夜空君、文化祭の時間……



「はい。というわけで、このクラスの出し物は多数決の結果メイド喫茶になりました。」


その一言で、男子からは歓声が、女子からは怒声が上がる。

え!?ちょ!それは困る!

メイド服なんか着たことないし、恥ずかしいし!


「静かに!多数決で決まったんだから、文句言うな!」


担任の先生がそう声を上げると、教室がシーンと静まり返る。


「……続けろ。」

「はい。……じゃあ、まずはそれぞれの分担を決めましょう。じゃあ、まずは……」


ああ、決まっちゃった……

流石に、メイド服を着たまま夜空君と一緒に回るのは……


あっ!!?やばい!夜空君と休憩の時間揃えないと、一緒に回れないじゃん!!


どうしよう!!


「千雪、そんなに焦ってどうしたの?」

「恵果ちゃん、ど、ど、ど、どうしよう!」

「そんなに切羽詰まった表情でどうした?」

「よ、夜空君と休憩の時間合わせないと、い、一緒に回れないのに……」

「ああ、察した。それは、愛の力に任せるしかないね。」

「そっか……愛の力に任せて……って、できるか!」


無茶だ!!そもそも、わたしからの一方的な恋なのに、そんな素晴らしい力を発動できるわけない!!

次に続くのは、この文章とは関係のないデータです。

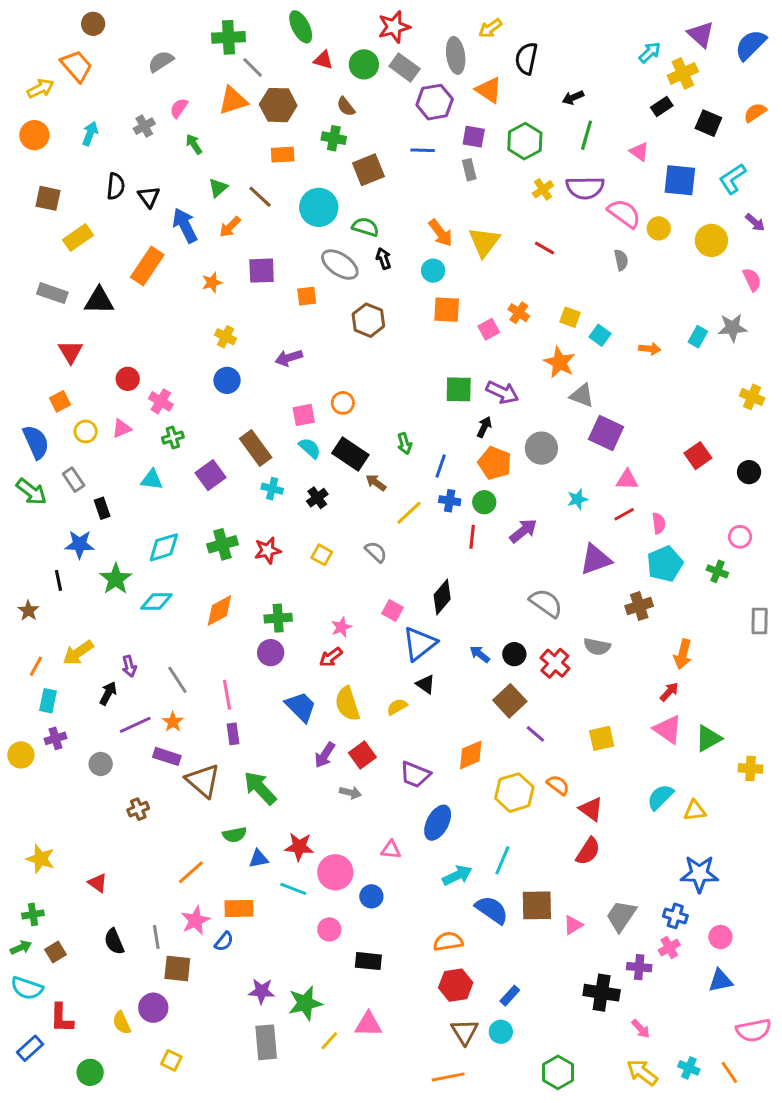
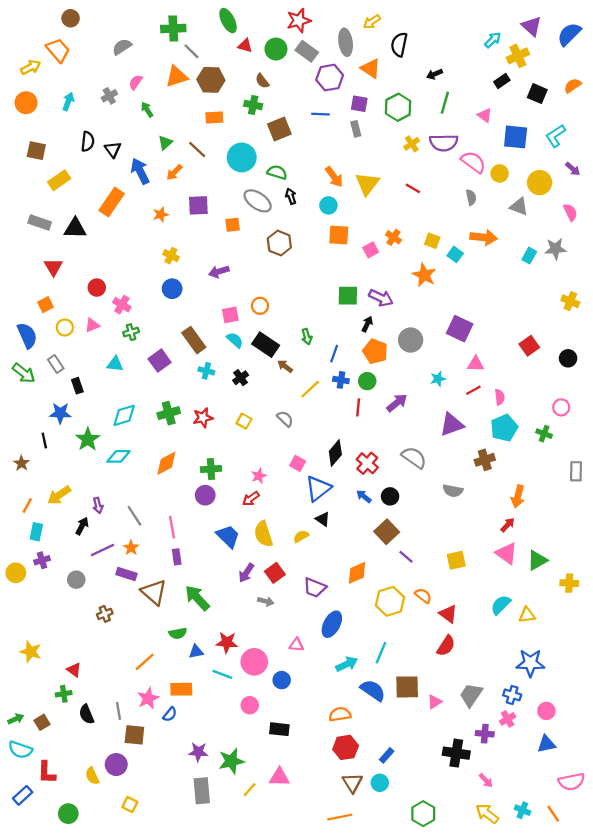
orange arrow: (650, 349) -> (484, 237), moved, size x1.6
gray triangle: (582, 395) -> (519, 207), moved
red cross: (555, 663) -> (367, 463), moved
green cross: (33, 914) -> (64, 694), moved

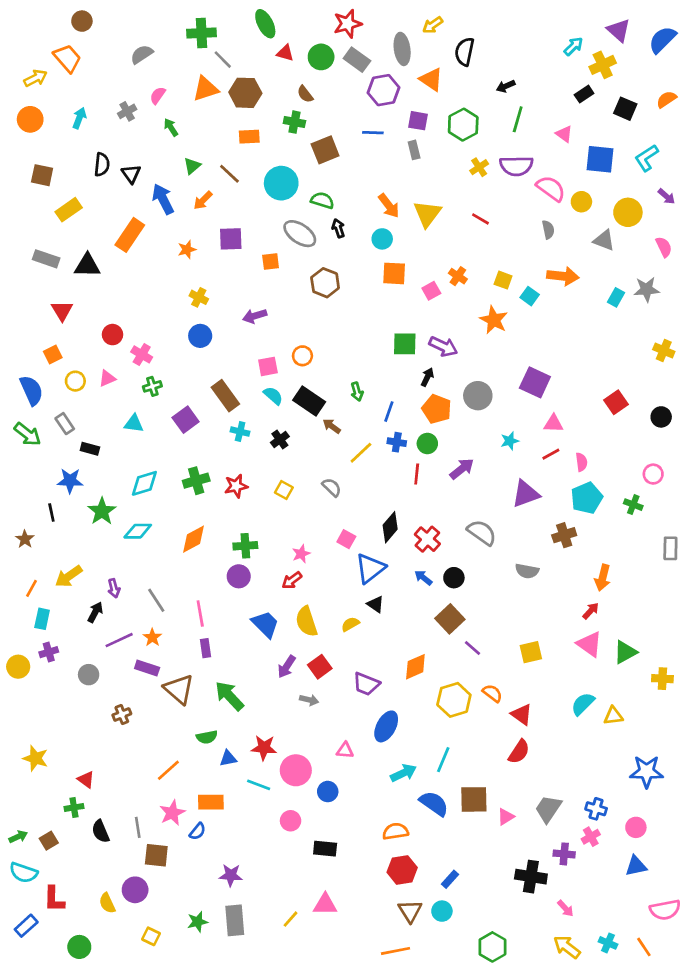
black rectangle: (77, 386) -> (90, 449), turned -56
blue star: (530, 663) -> (647, 772), moved
green star: (231, 761) -> (198, 922), moved, size x0.7

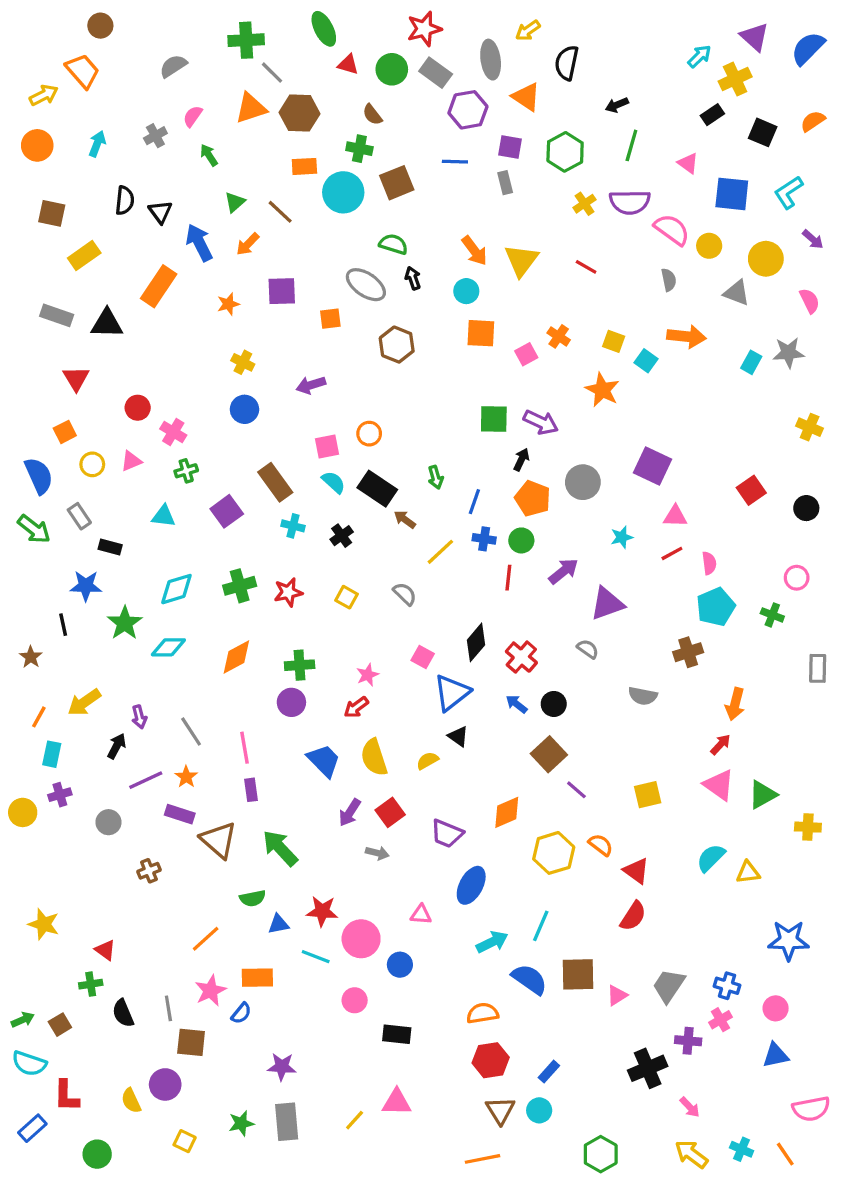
cyan circle: (281, 183) -> (343, 192), moved
purple triangle: (526, 494) -> (607, 604), moved
gray semicircle: (482, 532) -> (588, 649), size x0.6
black cross: (531, 877) -> (648, 1068), turned -32

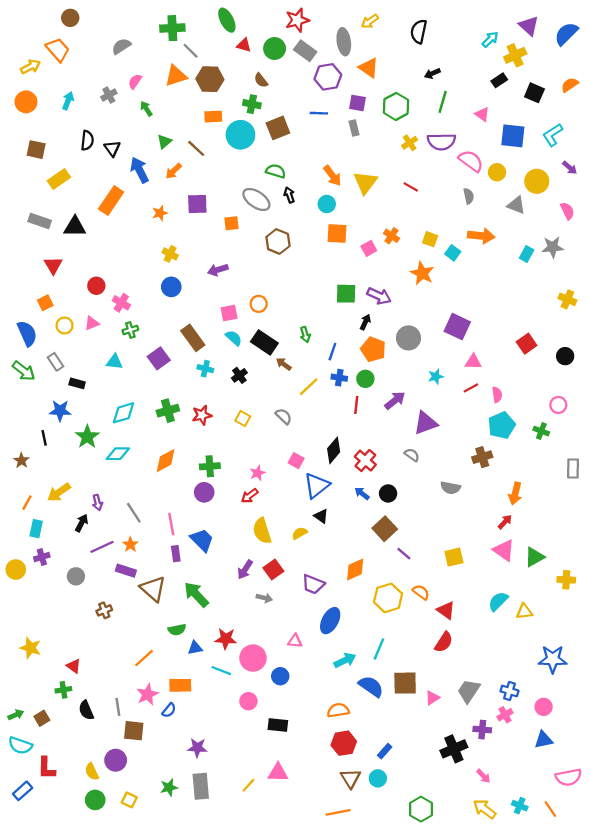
black semicircle: (567, 63) -> (419, 31), moved
blue trapezoid: (324, 761) -> (202, 540), moved
green circle: (97, 1154) -> (95, 800), moved

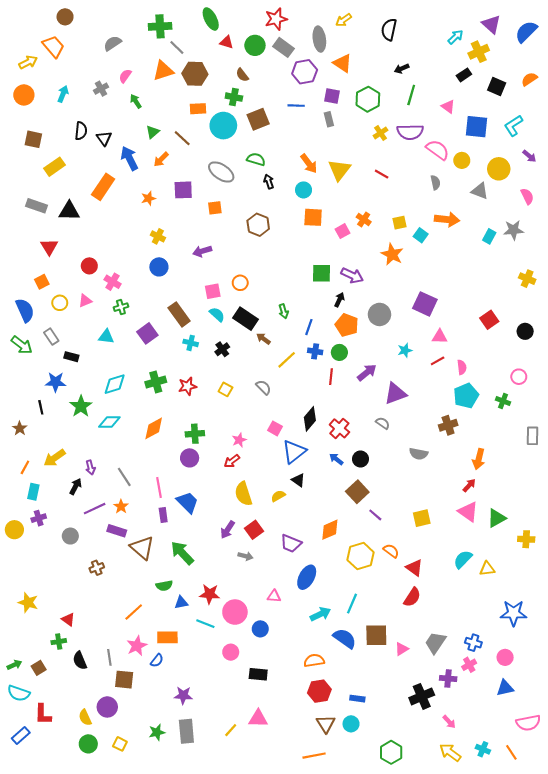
gray ellipse: (256, 199) -> (221, 172), moved
yellow square: (430, 239) -> (400, 223), turned -32
blue rectangle: (385, 751) -> (357, 699), turned 56

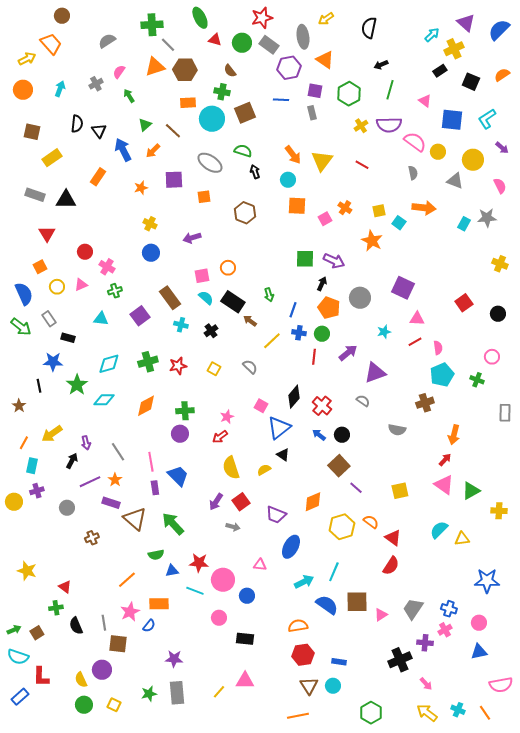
orange rectangle: (103, 187) -> (98, 177), size x0.7

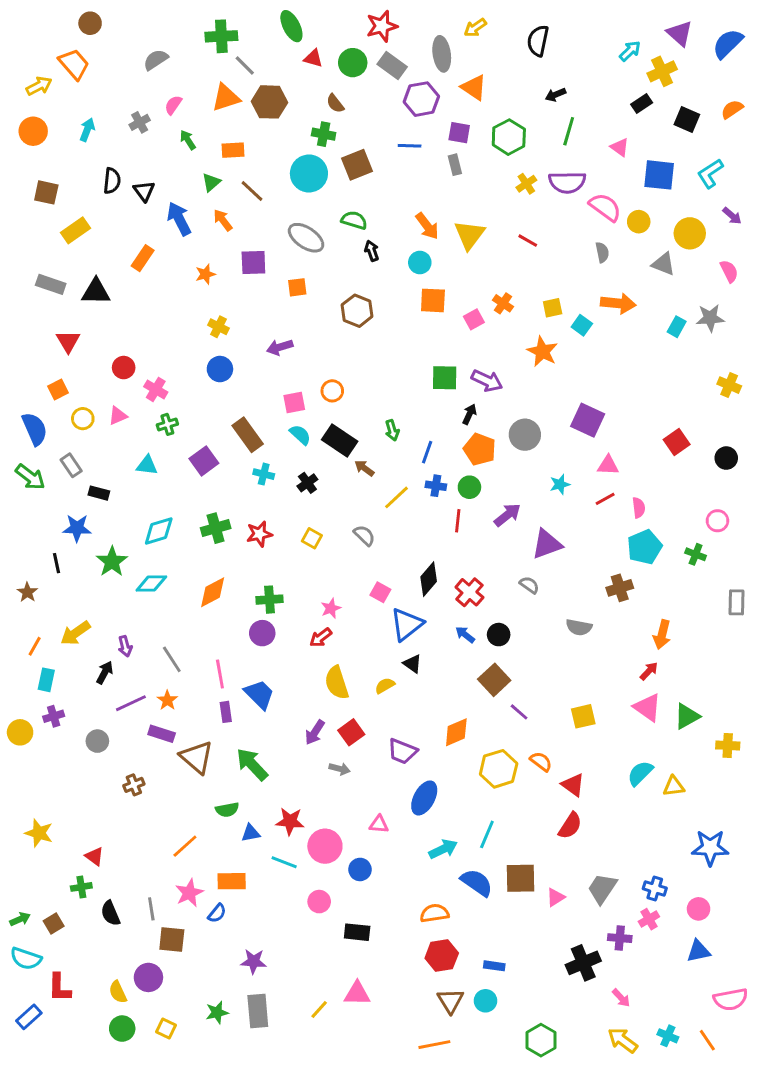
orange rectangle: (188, 103) -> (233, 150), moved
orange arrow: (153, 151) -> (223, 220), turned 98

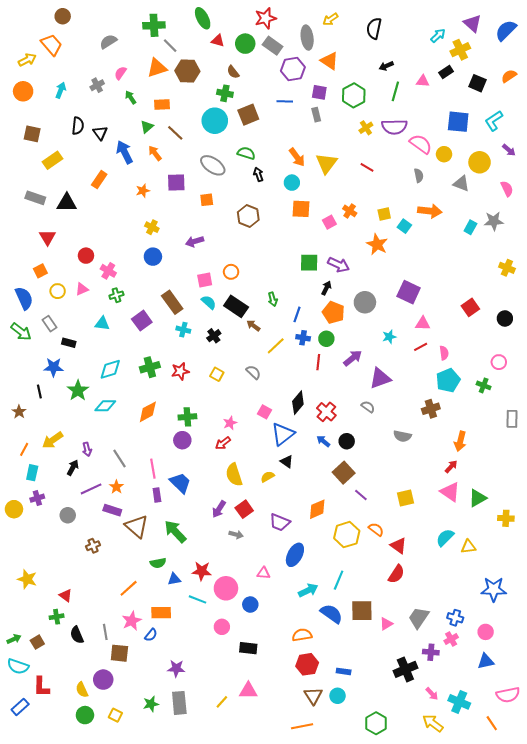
pink triangle: (620, 147) -> (423, 81), moved, turned -32
cyan cross: (668, 1036) -> (459, 702), moved, size x1.5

「まあ、できないよね~。でもさ、どうしようもなくない?」

「うっ……」

「だったらさ、もう勘に頼っちゃいなよ。」


それしかないんだけどさぁ…………

絶対、時間合わないよ……













「夜空くーん!!」


昼休み、わたしは教室まで来てくれた夜空君に飛びつきながらそう言う。


「……どうしたの?」


手に持った弁当が入っている袋を気遣いながら、夜空君はそう尋ねてくる。


「文化祭、休憩の時間、一緒……」

「ああ、時間揃えないといけないもんね。僕のほうは午後に決めることになりそうだから、千雪のほうが決まったんならある程度は合わせられるよ。まあ、時間の関係で全部とはいかないかもしれないけどね。」

「そっか!!よかった!!じゃあ、ご飯食べに行こっ!」

「うん。いいよ。」


わたしはそう言うと、夜空君の手を引いて夏休み前にいつも使っていた中庭へと向かう。

もはや指定席となったベンチには、やっぱり誰も座っていない。


「夜空君!はーやーくー!」

「はいはい。わかったから。」


夜空君は手に持った袋から弁当箱と箸を二つ取り出すと、一つをわたしに渡してくる。


「ありがとう!」

「ん。どうぞ。」


夜空君はそう言いながら弁当箱を開けて、箸を手にもつ。


「「いただきます。」」


二人で口をそろえて何かを言う。それだけで少し口元が綻びそうになるけど、我慢しておこう。


「夜空君。」

「なに?」

「そういえば、そろそろ会長選挙だね。」

「そうだね。って言っても、文化祭が終わってからなんだけどね。」

「でさ、夜空君、会長の選挙に出るの?」

「んー、選挙には出ないけど、応援には回るよ。大翔さんが出るみたいなんだよね。」


あ、そっか。二人はいとこだって言ってたね。

そりゃあ応援するか。


「ふーん。じゃあ、夜空君は生徒会の役員になるんだ。」

「たぶんね。まあ、応援に行かなくても入試一位、テストも全て満点の僕を生徒会にいれないことはないと思うけど。」

「確かにね~。でも、生徒会に入ったら仕事が忙しくならない?」

「まあ、大丈夫でしょ。そもそも、今の作曲ペースがおかしいんだよ。」

「それは本当に思うよ。また新曲だすんでしょ?」

「まあね。でも、今回のは仕事っていうか、僕が出したくて出す感じかな。」

「アルバムのタイトルすら出さないのはそれが理由?」

「そうだよ。っていうか、本来はもっと早くにアルバム出すよーって告知しないといけなかったんだよねー。」


夜空君はそう言うと、くすくすと小さく笑う。